Ray ran up to the apartment above the garage, where his friend of nearly 40 years, Michael Raines, 63, has been living for the past four months. Ray tried opening the door but couldn’t get it to budge, he said.

“I don’t know how the officer got in,” Ray said. “He did a good job.”

Boling ran up the wooden steps that serve the apartment. He could only make it about a foot inside because the fire and smoke were so intense. The heat hurt his skin as he called inside to Raines.

“I could see fire, just an orange glow in the back,” Boling said. “I yelled, ‘Where you at? Where you at?’ I started yelling, ‘Mike! Mike!’ and he responded. He was yelling, ‘Help!’ I asked him where he was. He said he didn’t know. He said, ‘In the middle of the floor.’ I’m like, ‘Crawl to me, crawl to me.’ He said, ‘I can’t.’ I said, ‘Why? Are you trapped?’ He goes, ‘Yeah.’ ”

Boling saw what looked like a wood frame at the doorway, so he assumed the ceiling had fallen in on Raines. He grabbed some loose wood from the floor, lifted the ceiling up and jammed in the wood, creating a makeshift lever to pry the ceiling section upward. He lifted it up enough to let Raines start crawling toward him.

“Smoke doubled,” Boling recalled. “Fire doubled, started coming at me. I’m yelling at him. He starts yelling that he couldn’t see out. I started using adult language. I told him to get his ass out of that building. He makes it to the doorway. He just kind of lays there. I reached in and as I’m pulling him out, the fire and smoke is shooting out the door at us. I was able to free him, pulled him on to the decking, down the stairwell and into the yard.”

Boling and Raines were taken to Memorial Hospital and treated for burns and smoke inhalation and released within a few hours.

Clay Firefighters, who issued a statement saying the explosion was heard a mile away, were able to extinguish the fire within 15 minutes of their arrival. Three firefighters suffered non-life-threatening injuries.
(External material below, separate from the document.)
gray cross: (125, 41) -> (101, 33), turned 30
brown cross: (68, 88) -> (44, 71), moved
St. Joseph County Police Chief Bill Thompson said the department generally trains officers not to enter burning buildings in search of people trapped inside. For one thing, opening a door allows in the oxygen that can fuel the fire more.
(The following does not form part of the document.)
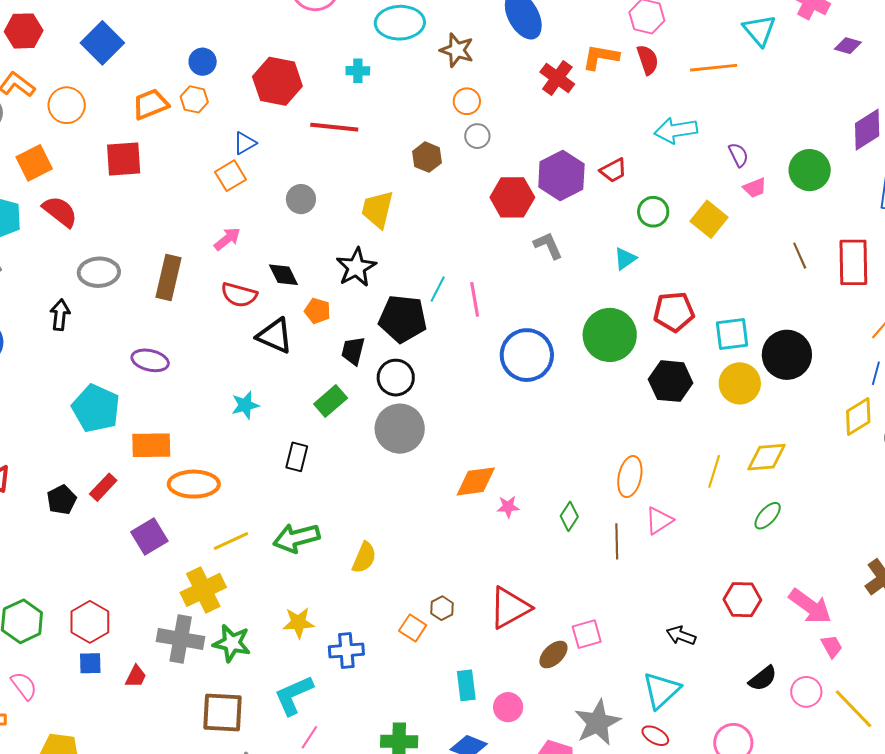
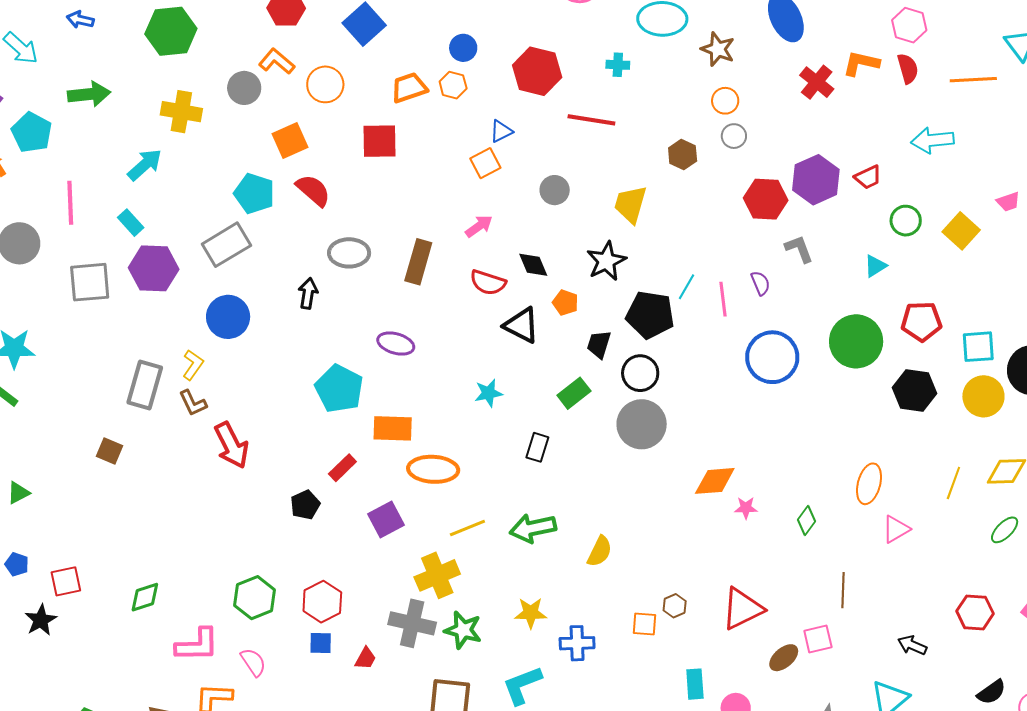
purple semicircle: (738, 155) -> (760, 283), moved
black pentagon: (62, 500) -> (305, 505), moved
brown line: (617, 541) -> (843, 590), moved
orange square: (413, 628) -> (644, 624), turned -32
“But he was told someone was in there and Chris could hear him crying for help,” Thompson said. “There was a time element, and sometimes you just have to go with your extinct. His instinct was to save someone and that’s what he did. The fire guys said if he had not done what he did, when he did it, there would have been a fatality. We’re really proud of him.”

Ray said he couldn’t think of anything in the garage that would have caused such a large explosion, which toppled part of the cinder block wall.

“I don’t know what caused it,” Ray said quietly, standing and staring at the burnt out garage Saturday evening. “I don’t really care, as long as he’s alright.”

Ray said Raines over the years has worked as a truck driver, machinist and welder, at employers that included South Bend Lathe. He was resting and unavailable for an interview Saturday evening, Ray said.

“He said he don’t remember anything,” Ray said. “He said he didn’t hear the explosion. He remembered calling my name out, and the next thing he knew he was in the hospital.”

He will let Raines move into the house with him now and help him find some clothes since all were lost in the fire.

Ray became emotional when a reporter asked him about Boling’s swift actions.

“He didn’t have to do that,” Ray said, pausing for several seconds before gathering himself. “Saved his life, I guess.”

It wasn’t Boling’s first time in a burning building. The 48-year-old had been a volunteer firefighter with Osceola’s fire department from the time he graduated from Penn High School in 1989 to 2011. He also has helped people escape fires several times during his 18 years as a cop.

Once during another fire in Clay Township, about 10 years ago, Boling said he was able to get inside the house and heard a woman downstairs, but the fire and smoke was too intense for him to descend a stairwell. The woman died in the fire, he said.

That memory flashed through his mind Saturday as he tried to rescue Raines, he said. When told later by a reporter how grateful Ray was, Boling said he appreciated it.

“Yeah well,” he said, “I just did what I thought I had to do. I did tell him he wasn’t going to die on me.”